## What you need to do
Return the stretch from the line with "Hennigsdorf" through the line with "Скупштина града" in the data below, character for character, skipping all pictures.
(Records provided)
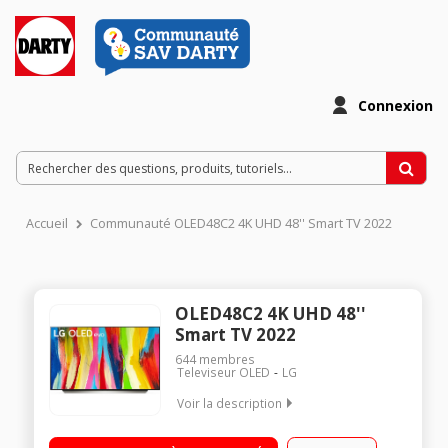
Connexion
Accueil
Communauté OLED48C2 4K UHD 48'' Smart TV 2022
OLED48C2 4K UHD 48''
Smart TV 2022
644
membres
Televiseur OLED
LG
Voir la description
"Ecran OLED 122 cm (48"") - 4K UHD Processeur Alpha 9 Gen 5
AI 4K Dolby Atmos / Dolby Vision IQ Intelligence Artificielle LG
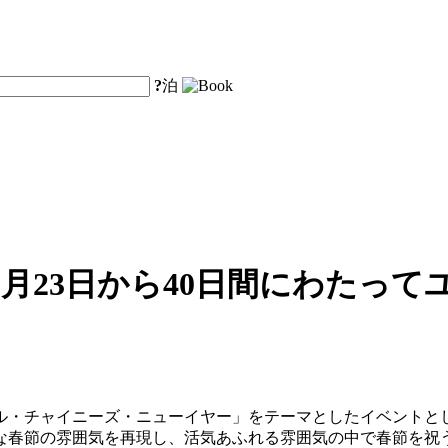
?
泊
月23日から40日間にわたっ
サル・チャイニーズ・ニューイヤー」をテーマとしたイベントとし
な春節の雰囲気を再現し、活気あふれる雰囲気の中で春節を祝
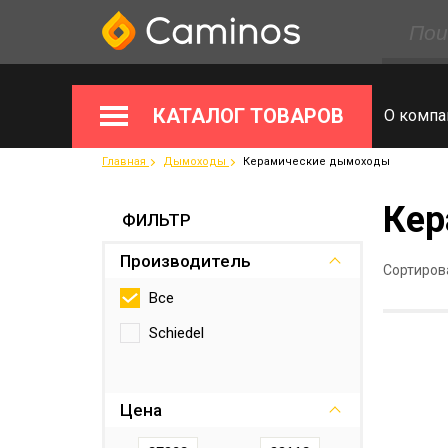
КАТАЛОГ ТОВАРОВ
О компа
Главная
Дымоходы
Керамические дымоходы
Кер
ФИЛЬТР
Производитель
Сортиров
Все
Schiedel
Цена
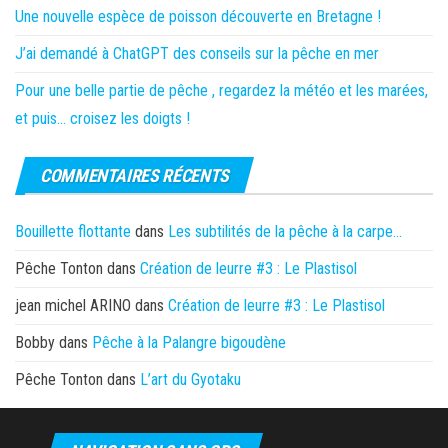
Une nouvelle espèce de poisson découverte en Bretagne !
J’ai demandé à ChatGPT des conseils sur la pêche en mer
Pour une belle partie de pêche , regardez la météo et les marées,
et puis… croisez les doigts !
COMMENTAIRES RÉCENTS
Bouillette flottante
dans
Les subtilités de la pêche à la carpe…
Pêche Tonton
dans
Création de leurre #3 : Le Plastisol
jean michel ARINO
dans
Création de leurre #3 : Le Plastisol
Bobby
dans
Pêche à la Palangre bigoudène
Pêche Tonton
dans
L’art du Gyotaku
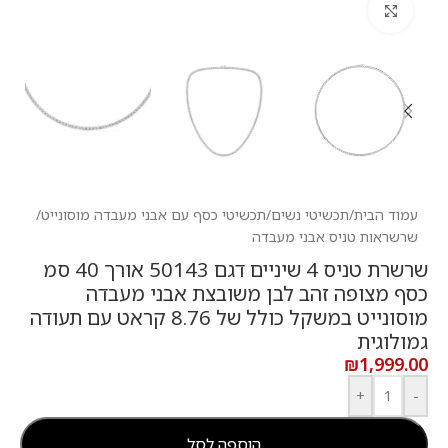
לחץ להגדלה
עמוד הבית
/
תכשיטי נשים
/
תכשיטי כסף עם אבני מעבדה מוסונייט
/
שרשראות טניס אבני מעבדה
שרשרת טניס 4 שיניים דגם 50143 אורך 40 סמ
כסף מצופה זהב לבן משובצת אבני מעבדה
מוסונייט במשקל כולל של 8.76 קראט עם תעודה
גמולוגית
₪
1,999.00
+
-
הוספה לסל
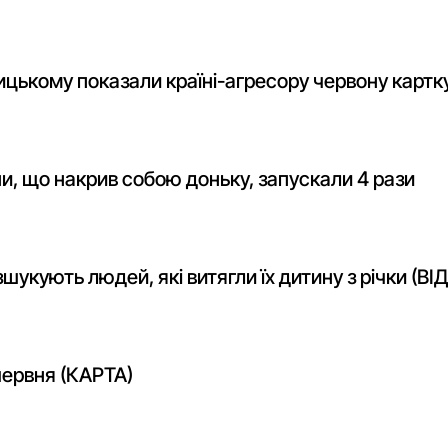
ницькому показали країні-агресору червону картк
и, що накрив собою доньку, запускали 4 рази
шукують людей, які витягли їх дитину з річки (ВІ
червня (КАРТА)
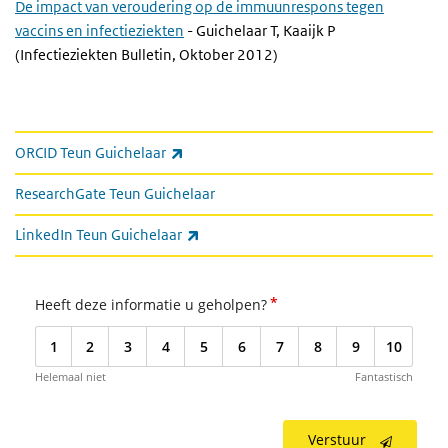
De impact van veroudering op de immuunrespons tegen
vaccins en infectieziekten
- Guichelaar T, Kaaijk P
(Infectieziekten Bulletin, Oktober 2012)
Gerelateerde informatie
(externe link)
ORCID Teun Guichelaar
ResearchGate Teun Guichelaar
(externe link)
LinkedIn Teun Guichelaar
*
Heeft deze informatie u geholpen?
1
2
3
4
5
6
7
8
9
10
Helemaal niet
Fantastisch
Verstuur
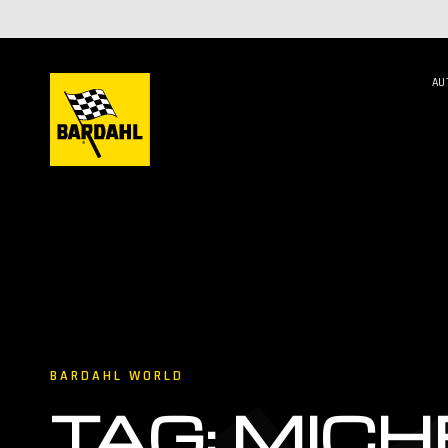
AU
BARDAHL WORLD
TAG: MICH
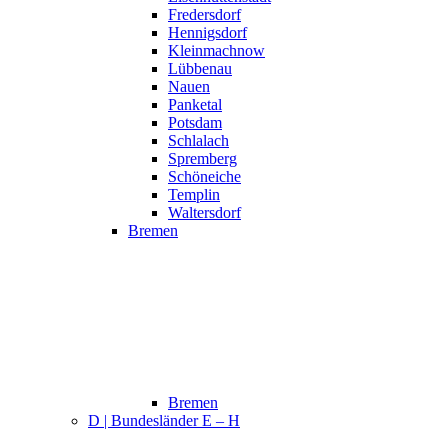
Fredersdorf
Hennigsdorf
Kleinmachnow
Lübbenau
Nauen
Panketal
Potsdam
Schlalach
Spremberg
Schöneiche
Templin
Waltersdorf
Bremen
Bremen
D | Bundesländer E – H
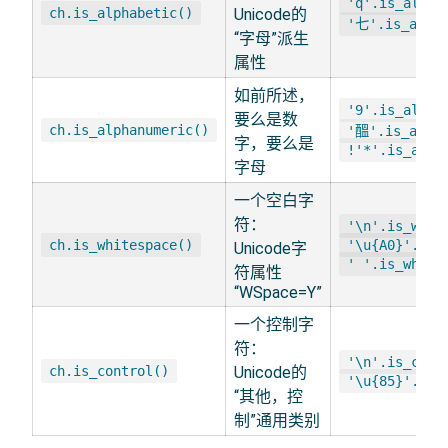
'q'.is_alpha
ch.is_alphabetic()
Unicode的
'七'.is_alpha
“字母”派生
属性
如前所述，
'9'.is_alpha
要么是数
ch.is_alphanumeric()
'醞'.is_alpha
字，要么是
!'*'.is_alph
字母
一个空白字
符：
'\n'.is_whit
ch.is_whitespace()
'\u{A0}'.is_
Unicode字
' '.is_white
符属性
“WSpace=Y”
一个控制字
符：
'\n'.is_cont
ch.is_control()
Unicode的
'\u{85}'.is_
“其他，控
制”通用类别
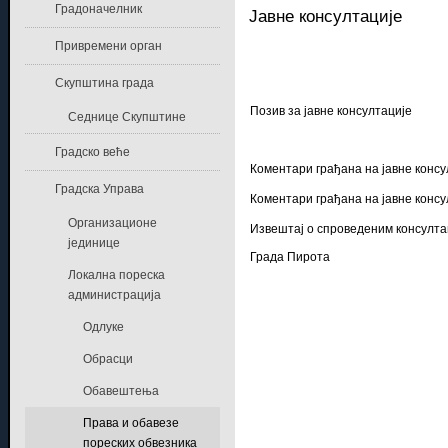
Градоначелник
Jавне консултације
Привремени орган
Скупштина града
Позив за јавне консултације
Седнице Скупштине
Градско веће
Коментари грађана на јавне консу
Градска Управа
Коментари грађана на јавне консу
Организационе
Извештај о спроведеним консулта
јединице
Града Пирота
Локална пореска
администрација
Одлуке
Обрасци
Обавештења
Права и обавезе
пореских обвезника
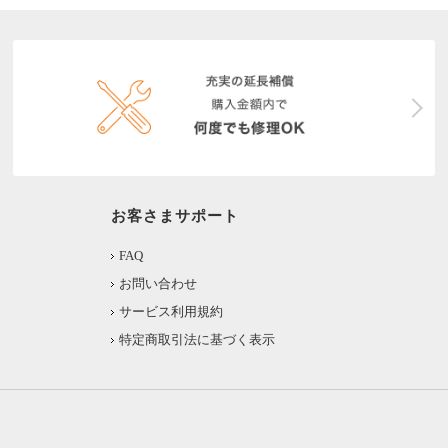
お客さまサポート
FAQ
お問い合わせ
サービス利用規約
特定商取引法に基づく表示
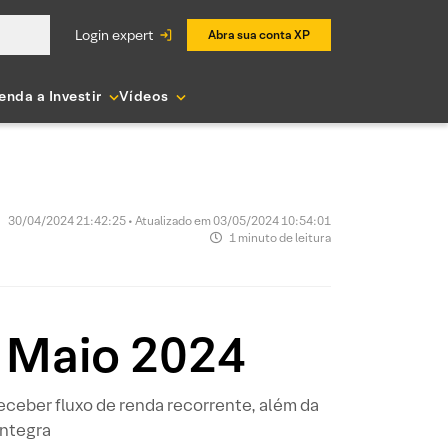
login expert
Abra sua conta XP
enda a Investir
Vídeos
30/04/2024 21:42:25 • Atualizado em 03/05/2024 10:54:01
1 minuto de leitura
– Maio 2024
ceber fluxo de renda recorrente, além da
íntegra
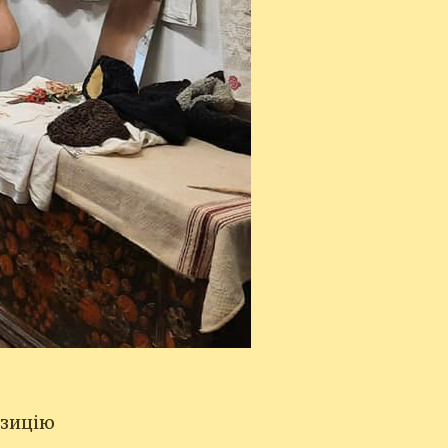
озицію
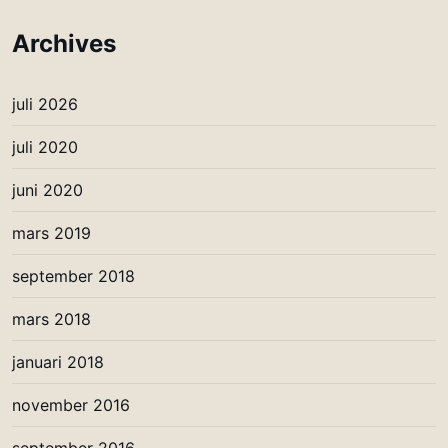
Archives
juli 2026
juli 2020
juni 2020
mars 2019
september 2018
mars 2018
januari 2018
november 2016
september 2016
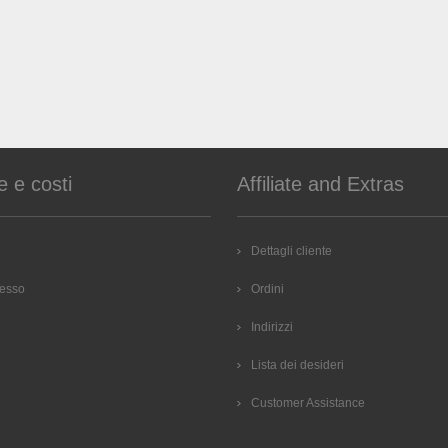
e e costi
Affiliate and Extras
Dettagli cliente
cesso
Ordini
Indirizzi
Lista dei desideri
Customer Assistance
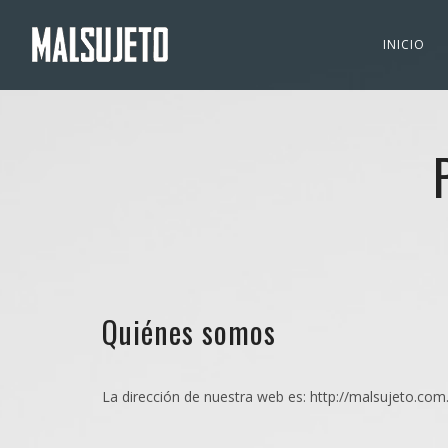
INICIO
Quiénes somos
La dirección de nuestra web es: http://malsujeto.com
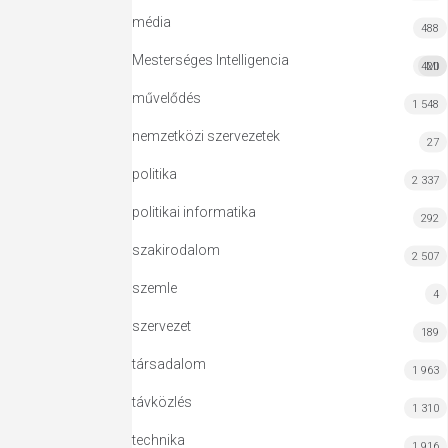
média
488
Mesterséges Intelligencia
420
MI
művelődés
1 548
nemzetközi szervezetek
27
politika
2 337
politikai informatika
292
szakirodalom
2 507
szemle
4
szervezet
189
társadalom
1 963
távközlés
1 310
technika
1 916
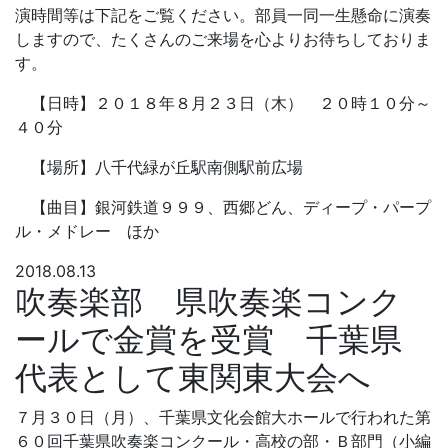
演時間等は下記をご覧ください。部員一同一生懸命に演奏
しますので、たくさんのご来場を心よりお待ちしておりま
す。
【日時】２０１８年８月２３日（木） ２０時１０分～
４０分
【場所】八千代緑が丘駅南側駅前広場
【曲目】銀河鉄道９９９、西郷どん、ディープ・パープ
ル・メドレー ほか
2018.08.13
吹奏楽部 県吹奏楽コンク
ールで金賞を受賞 千葉県
代表として東関東大会へ
７月３０日（月）、千葉県文化会館大ホールで行われた第
６０回千葉県吹奏楽コンクール・高校の部・Ｂ部門（小編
(End Records provided)
## Task output
Hennigsdorf
Kleinmachnow
Lübbenau
Nauen
Panketal
Potsdam
Schlalach
Spremberg
Schöneiche
Templin
Waltersdorf
Bremen
Bremen
D | Bundesländer E – H
'q'.is_alpha
ch.is_alphabetic()
Unicode的
'七'.is_alpha
“字母”派生
属性
如前所述，
'9'.is_alpha
要么是数
ch.is_alphanumeric()
'醞'.is_alpha
字，要么是
!'*'.is_alph
字母
一个空白字
符：
'\n'.is_whit
ch.is_whitespace()
'\u{A0}'.is_
Unicode字
' '.is_white
符属性
“WSpace=Y”
一个控制字
符：
'\n'.is_cont
ch.is_control()
Unicode的
'\u{85}'.is_
“其他，控
制”通用类别
Градоначелник
Jавне консултације
Привремени орган
Скупштина града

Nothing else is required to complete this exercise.